City keeps AWG funding agreement secret at YG’s behest

The City of Whitehorse has been asked to host the Arctic Winter Games two years earlier than scheduled.

The City of Whitehorse has been asked to host the Arctic Winter Games two years earlier than scheduled.

Nunavut was slated to host the 2020 games but is unable to fulfill its duties. If Whitehorse does not host, there is no alternative community for the 2020 games, administration told city council at the May 16 meeting.

The territorial government asked the city of Whitehorse to “step up” to fill the hosting gap, said Linda Rapp, the acting city manager.

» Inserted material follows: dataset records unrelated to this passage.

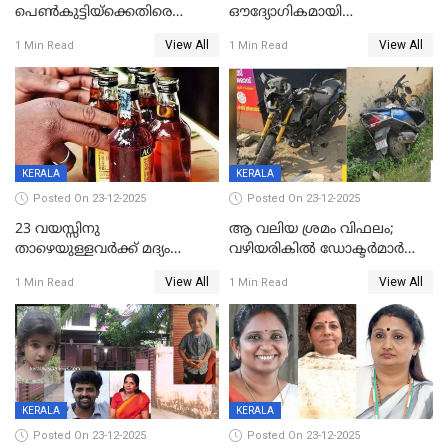
പെൺകുട്ടിയ്ക്കെതിരെ
ഔദ്യോഗികമായി
ലൈംഗികാതിക്രമം; 36കാരന്
അറിയിച്ചിട്ടില്ല, മേയറെ
View All
View All
1 Min Read
1 Min Read
59 വർഷം തടവും 90,൦൦൦ രൂപ
കണ്ടെത്താൻ ഇന്ന് കോർ
പിഴയും ശിക്ഷ
കമ്മിറ്റി കൂടിയില്ല';
അതൃപ്തിയുമായി ദീപ്തി മേരി
വർഗീസ്
KERALA
KERALA
Posted On 23-12-2025
Posted On 23-12-2025
23 വയസ്സിനു
ആ വലിയ ശ്രമം വിഫലം;
താഴെയുള്ളവർക്ക് മദ്യം
വഴിയരികില്‍ ‌ഡോക്ടര്‍മാര്‍
നൽകിയതിനെതിരെ കർശന
ശസ്ത്രക്രിയ നടത്തിയ ലിനു
View All
View All
1 Min Read
1 Min Read
നടപടി;സ്ഥാപനങ്ങൾക്കെതിരെ
മരണത്തിന് കീഴടങ്ങി
രണ്ട് കേസുകൾ
KERALA
KERALA
Posted On 23-12-2025
Posted On 23-12-2025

The city has already set aside a budget of $200,000 for the games, which is its cash-in-hand contribution, said Rapp. The city will also contribute in-kind services, such as use of facilities and transportation, she said.

It’s not known how much the 2020 games will cost, because the host society that will be in charge of the event — which is also responsible for creating the budget — has not been formed yet.

A large amount of the funding for the games comes from fundraising, which the host society is responsible for, said Rapp, in addition to various government grants.

When Whitehorse last hosted the games in 2012, the cost for the event was $6.4 million, of which the federal government contributed $1 million.

The territorial government has not yet pledged an exact amount of money for the games because the legislature is sitting, Rapp said. But the government has drafted a memorandum of agreement with the city to cover any deficit it might face from hosting the games.

“The Yukon government is not in a position yet to be able to say ‘we will give you $2.1 million or $2.9 million’ or whatever it is,” she said. “The MOA is really the stop-gap the city needs so that it knows the city won’t be left funding the games.”

Traditionally, Rapp said, the host city is the only one who signs on to be financially responsible for the games, but in this case the territorial government is functioning as a co-signer to the deal.

“It does commit them to some financial support but it doesn’t say how much,” Rapp said.

In this way, the MOA essentially functions as a promise that the city will not be left holding the funding bag.

“I think the biggest thing for the city is … if YG is co-signing with us and promising to pick up any shortfall, that’s almost as good as saying how much we will get.”

The MOA was not available to the public at the May 16 council meeting.

Rapp said the MOA was currently with the Yukon government’s legal department.

City administration said via email that, “The Yukon government is still reviewing the draft MOA as well so they requested that it not be made public until it was approved. Council has a copy so they know what they are voting on.”

Exactly when the details of the MOA will be made public is unknown.

City council will vote on whether to sign the MOA May 26.